“Comportamento” de políticos tem peso na hora de o eleitor decidir o voto?

Por Paulo Sergio 00/00/0000 - hs

Políticos que a velha política os transformam para pior, infestam a classe política brasileira. Ao menos é o que dizem especialistas da área, diante da atual crise política, e uma profusão de internautas nas redes sociais. Mas será que isso pode influenciar a cabeça e o voto do eleitor, enquanto o País caminha para disputadas eleições municipais?

O cientista político David Fleischer, da UnB (Universidade de Brasília), corrobora com essa visão e afirma que isso tende a se intensificar nas eleições municipais. “Usualmente o eleitor não liga muito para o partido, ele liga para a pessoa do candidato. Nem sempre ele sabe a qual partido o candidato pertence. Numa eleição municipal, ele vota na pessoa, e não no partido.

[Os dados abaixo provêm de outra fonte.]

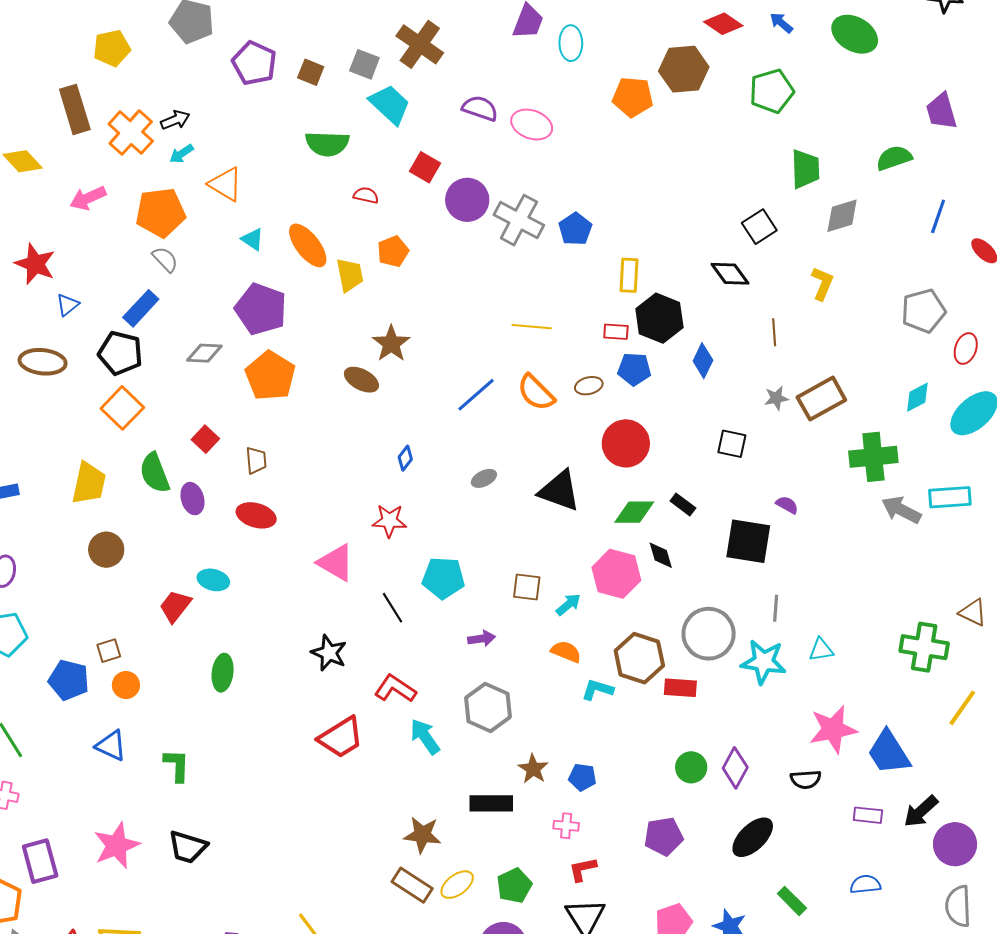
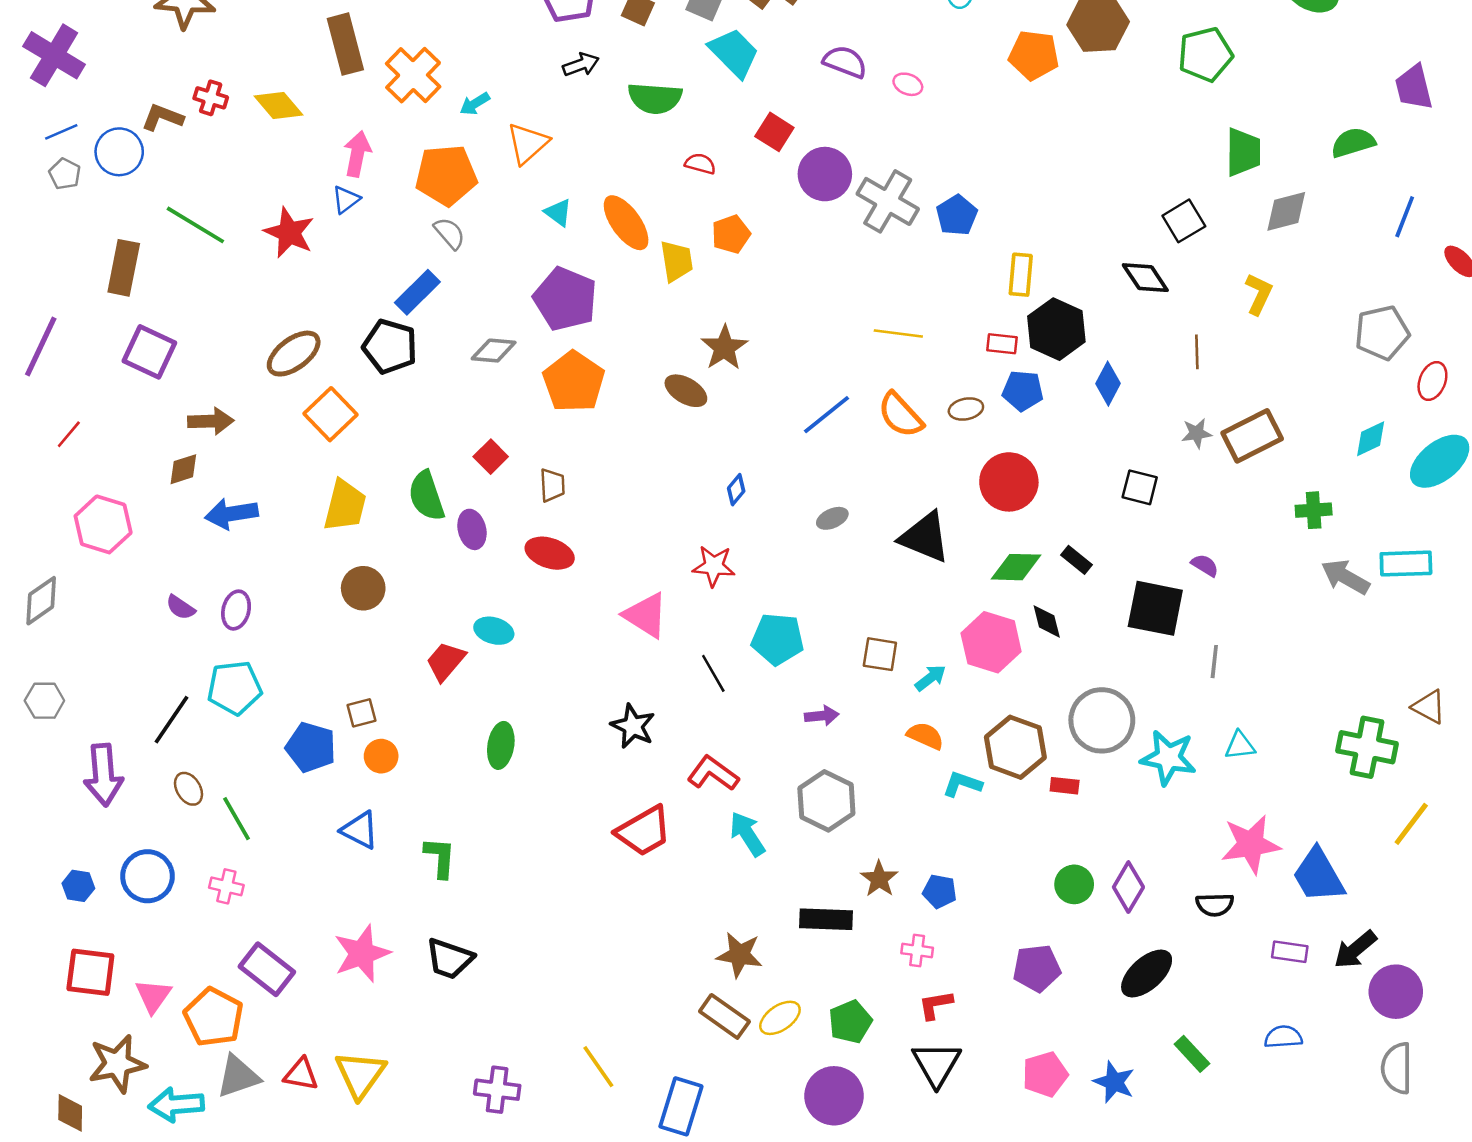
black arrow: (175, 120) -> (581, 65), moved
pink ellipse: (532, 125) -> (908, 84), size x0.6
orange triangle: (226, 184) -> (528, 143), turned 45
pink arrow: (88, 198) -> (357, 154), turned 123
blue triangle: (68, 305) -> (346, 200), moved
brown ellipse: (43, 362) -> (294, 354), turned -45
orange square: (122, 408) -> (330, 414), moved
green cross: (873, 457) -> (1314, 510), size x0.6
gray line: (776, 608) -> (1214, 662), moved
red rectangle: (680, 688) -> (1065, 786), size x0.7
purple rectangle: (40, 861) -> (267, 969), turned -39

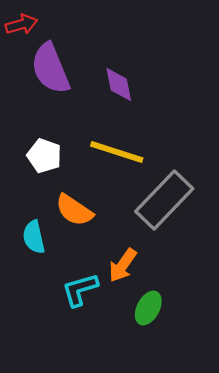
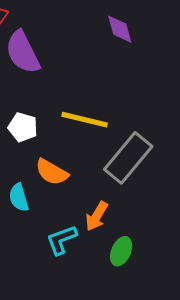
purple diamond: (119, 84) -> (120, 29), moved

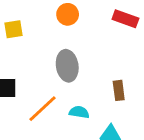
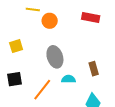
yellow square: (13, 29) -> (16, 46), moved
cyan semicircle: (79, 112) -> (68, 79), moved

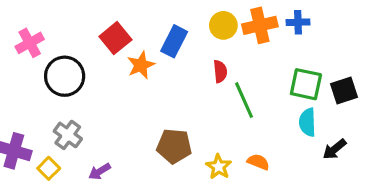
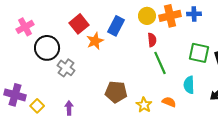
red semicircle: (220, 71) -> (152, 40), moved
cyan semicircle: (308, 122) -> (189, 85), moved
gray cross: (68, 135) -> (66, 68), moved
purple arrow: (100, 171) -> (69, 108), turned 120

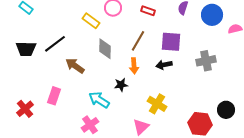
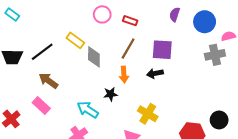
red rectangle: (148, 11) -> (130, 21), moved
yellow rectangle: (91, 21) -> (75, 40), moved
gray cross: (206, 61) -> (215, 55), moved
brown arrow: (75, 66) -> (48, 81), moved
pink rectangle: (54, 96) -> (41, 105), turned -66

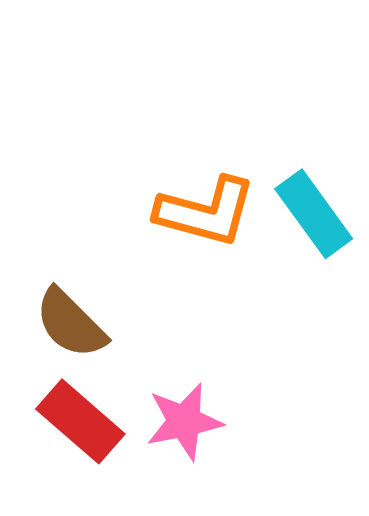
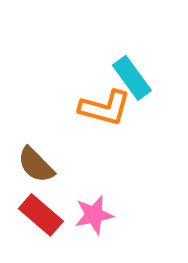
cyan rectangle: (314, 214) -> (132, 78), moved

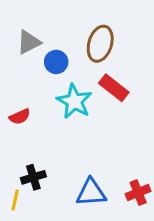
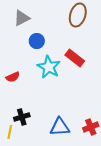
gray triangle: (29, 42) -> (22, 18), moved
brown ellipse: (100, 44) -> (78, 15), moved

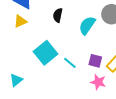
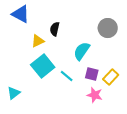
yellow triangle: (20, 21) -> (38, 41), moved
cyan semicircle: (87, 25) -> (82, 51), moved

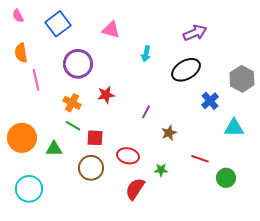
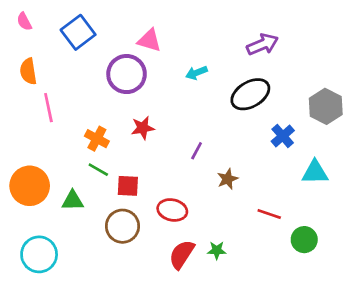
cyan arrow: (146, 54) -> (197, 73), turned 56
purple circle: (78, 64) -> (127, 74), moved
green star: (161, 170) -> (217, 250), moved

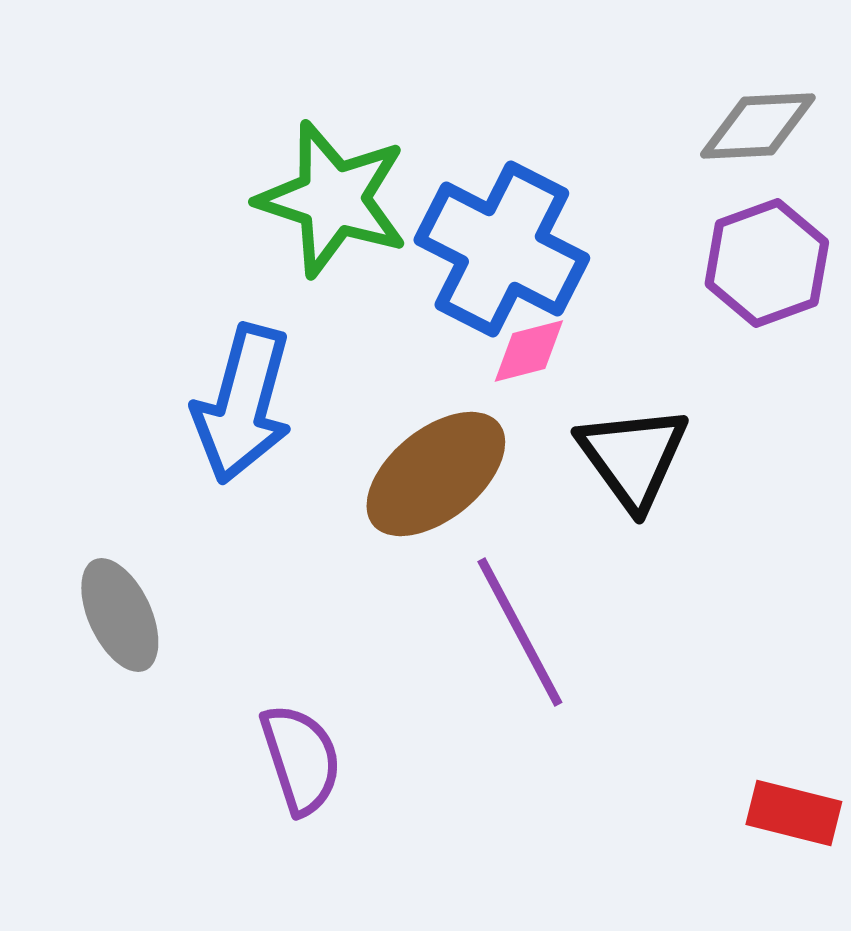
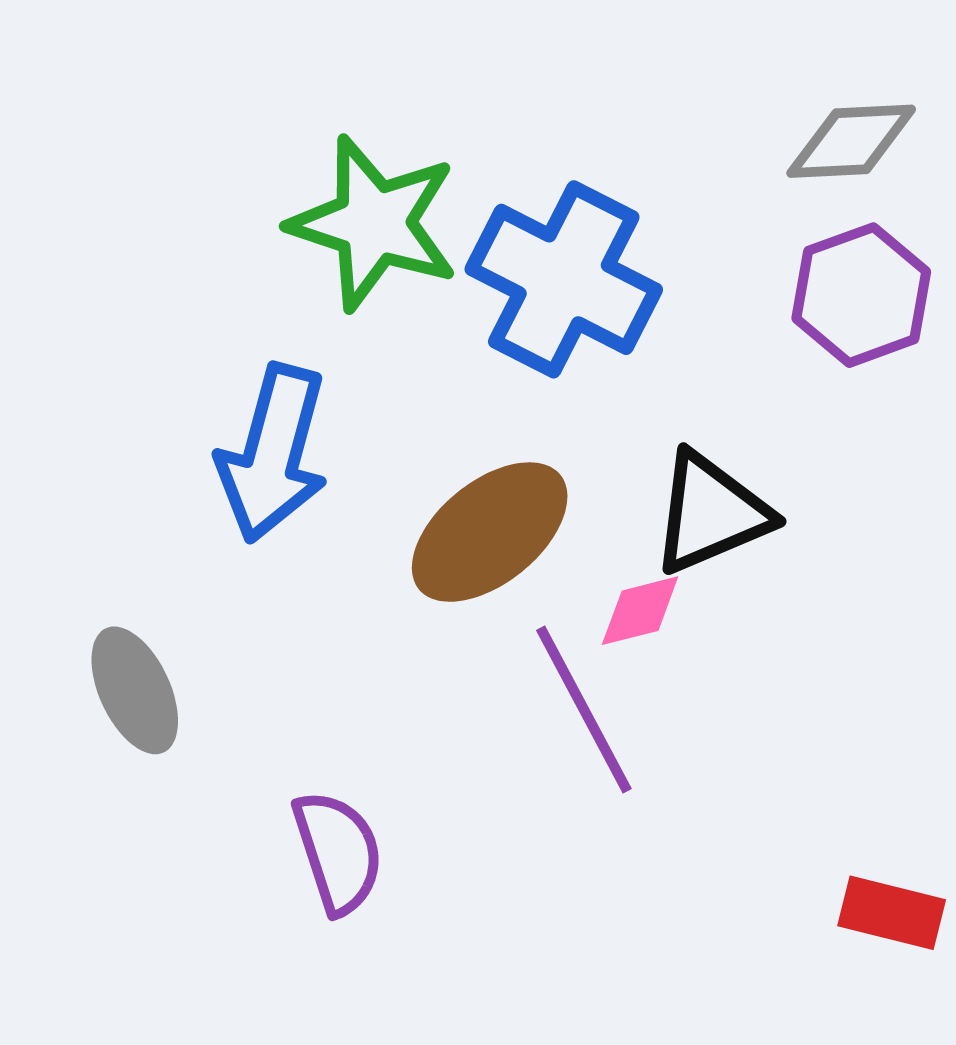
pink diamond: (529, 351) -> (640, 611), moved
black triangle: (633, 457) -> (711, 513), turned 43

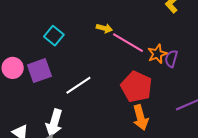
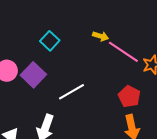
purple square: (39, 71) -> (33, 75), turned -30
red pentagon: (136, 87) -> (129, 96), size x0.7

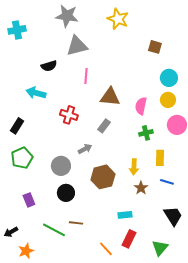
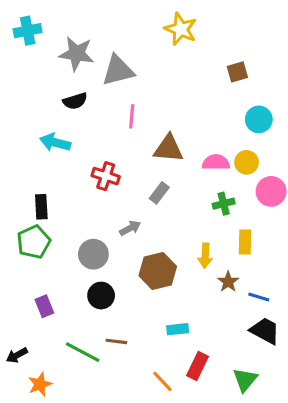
gray star: (67, 16) -> (77, 54), moved
cyan cross: (17, 30) -> (28, 31), moved
brown square: (155, 47) -> (237, 72), turned -32
yellow circle: (168, 100) -> (247, 162), moved
pink semicircle: (141, 106) -> (216, 162), turned 78
black rectangle: (17, 126) -> (41, 207), moved, turned -35
blue line: (167, 182) -> (259, 297), moved
brown star: (141, 188) -> (228, 282), moved
cyan rectangle: (125, 215) -> (178, 329), moved
black trapezoid: (173, 216) -> (265, 331), turned -30

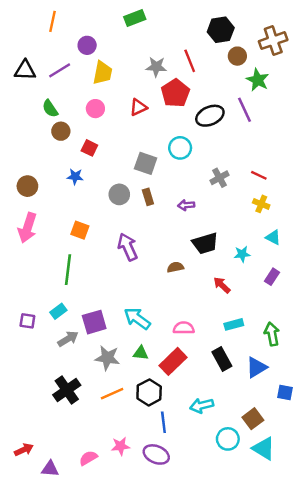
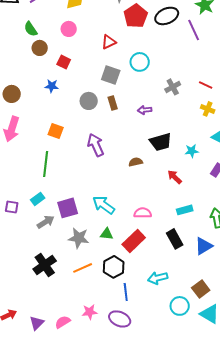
red triangle: (138, 107) -> (109, 42), moved
black ellipse: (210, 116) -> (167, 16), moved
purple triangle: (50, 469) -> (37, 323), moved, turned -49

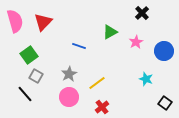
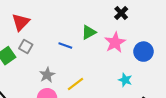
pink star: (136, 42) -> (115, 42), size x1.5
blue line: (79, 46) -> (65, 45), moved
gray square: (36, 76) -> (26, 46), moved

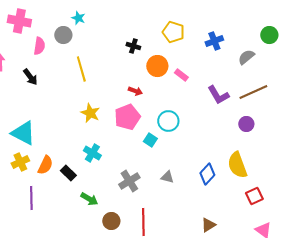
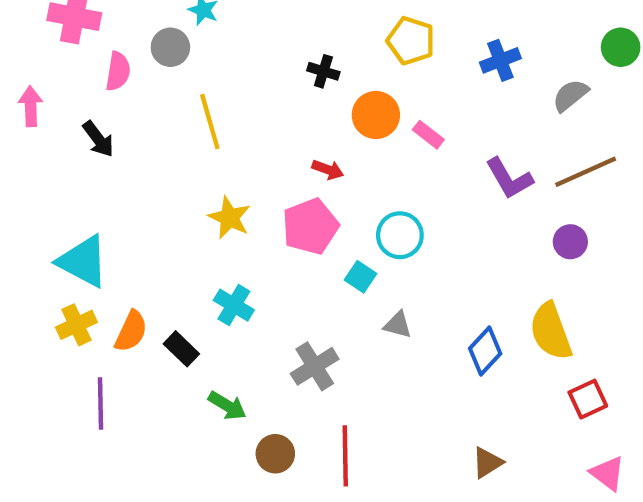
gray triangle: (167, 177) -> (398, 325), moved

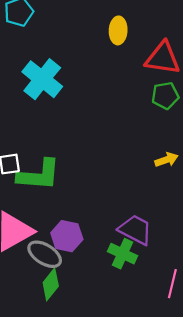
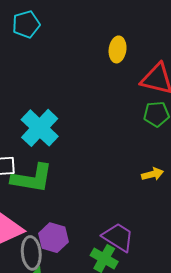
cyan cross: (42, 79) -> (40, 128), moved
gray ellipse: (45, 254) -> (31, 253), turned 48

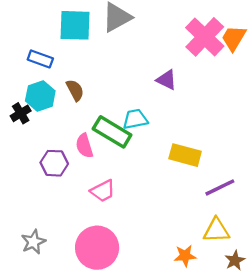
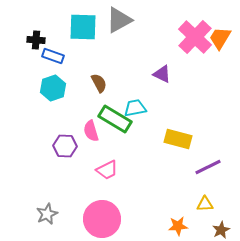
brown semicircle: (75, 90) -> (99, 83), moved
black cross: (21, 113) -> (36, 40), moved, turned 36
yellow triangle: (216, 230) -> (205, 204), size x0.7

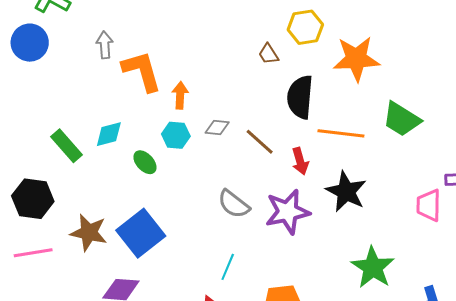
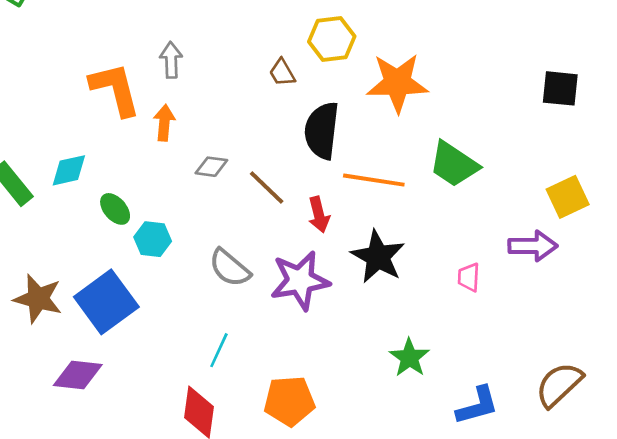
gray arrow: (105, 45) -> (171, 60), moved
cyan hexagon: (176, 135) -> (153, 239), moved
pink trapezoid: (429, 205) -> (469, 277), moved, size x0.7
green star: (373, 267) -> (409, 358), size x0.7

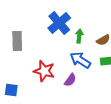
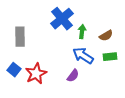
red star: (44, 71) -> (36, 74), moved, turned 30
blue square: (11, 90) -> (14, 70), moved, turned 32

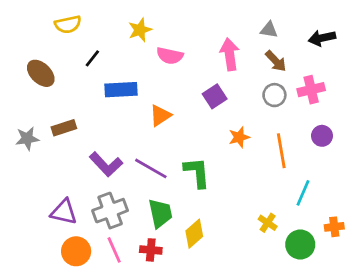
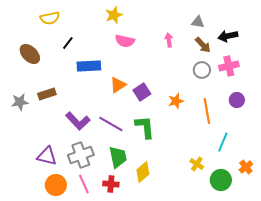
yellow star: (140, 30) -> (114, 15), moved
black arrow: (322, 38) -> (228, 36), moved
pink arrow: (230, 54) -> (169, 40), size x0.6
purple square: (215, 96) -> (142, 92), moved
orange cross: (334, 227) -> (246, 167), turned -32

Então trocar de partido não faz muita diferença, porque a pessoa é que é o candidato, e o eleitor vota nominalmente, no nome do candidato que ele conhece”. O problema é que alguns desses políticos que até bem pouco tempo "cuspiam marimbondos" nos adversários e que hoje estão bem mais próximos, ou mesmo até, com parcerias já firmada para o pleito que se avizinha, parecem não se dar conta para isso. O povo, o eleitor, isso enxerga, e o político, por mais razões que possa dar para uma possível união com antes, opositor, hoje aliado, não convencerá a grande maioria e poderá ter grandes revés"

O cientista político Bolívar Lamounier, sócio-diretor da Augurium Consultoria, tem uma visão semelhante. “O troca-troca é uma prática tão enraizada que o eleitor já o vê com certa indiferença, considerando que os políticos são todos muito cínicos a esse respeito. Na eleição municipal, há uma tendência forte a escolher o candidato individual, mais que o partido. Isso também reduz a influência negativa de mudanças [partidárias]”, completa.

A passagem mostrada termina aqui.